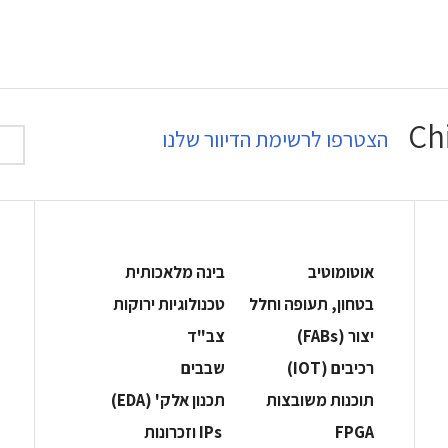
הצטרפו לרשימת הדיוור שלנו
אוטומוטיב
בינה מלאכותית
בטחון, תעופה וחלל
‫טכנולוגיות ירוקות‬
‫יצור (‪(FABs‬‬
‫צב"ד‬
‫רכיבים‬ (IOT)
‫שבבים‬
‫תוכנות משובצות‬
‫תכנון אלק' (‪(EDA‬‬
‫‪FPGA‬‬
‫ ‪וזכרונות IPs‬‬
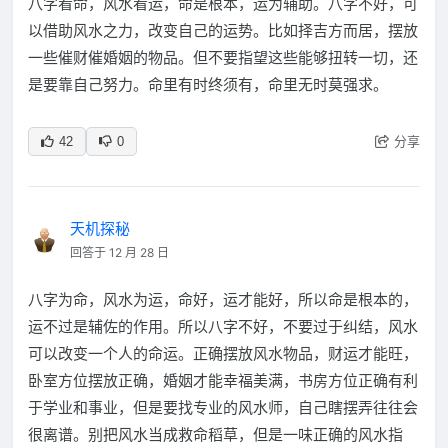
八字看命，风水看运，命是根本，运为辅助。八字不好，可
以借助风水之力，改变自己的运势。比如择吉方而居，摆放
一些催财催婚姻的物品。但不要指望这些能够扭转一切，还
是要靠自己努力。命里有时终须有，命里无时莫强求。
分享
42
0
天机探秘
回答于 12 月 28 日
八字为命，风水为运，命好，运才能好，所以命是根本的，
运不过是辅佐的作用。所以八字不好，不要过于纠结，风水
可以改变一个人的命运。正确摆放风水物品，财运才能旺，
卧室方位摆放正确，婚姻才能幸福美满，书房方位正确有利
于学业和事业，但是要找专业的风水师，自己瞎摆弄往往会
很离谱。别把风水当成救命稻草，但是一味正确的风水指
━━━━━━━━━━━━━━━━
Could you give the material again exactly as it stands, omitting any image?

## SOLUTION TO THE EXERCISE
הצטרפו לרשימת הדיוור שלנו
אוטומוטיב
בינה מלאכותית
בטחון, תעופה וחלל
‫טכנולוגיות ירוקות‬
‫יצור (‪(FABs‬‬
‫צב"ד‬
‫רכיבים‬ (IOT)
‫שבבים‬
‫תוכנות משובצות‬
‫תכנון אלק' (‪(EDA‬‬
‫‪FPGA‬‬
‫ ‪וזכרונות IPs‬‬
八字看命，风水看运，命是根本，运为辅助。八字不好，可
以借助风水之力，改变自己的运势。比如择吉方而居，摆放
一些催财催婚姻的物品。但不要指望这些能够扭转一切，还
是要靠自己努力。命里有时终须有，命里无时莫强求。
分享
42
0
天机探秘
回答于 12 月 28 日
八字为命，风水为运，命好，运才能好，所以命是根本的，
运不过是辅佐的作用。所以八字不好，不要过于纠结，风水
可以改变一个人的命运。正确摆放风水物品，财运才能旺，
卧室方位摆放正确，婚姻才能幸福美满，书房方位正确有利
于学业和事业，但是要找专业的风水师，自己瞎摆弄往往会
很离谱。别把风水当成救命稻草，但是一味正确的风水指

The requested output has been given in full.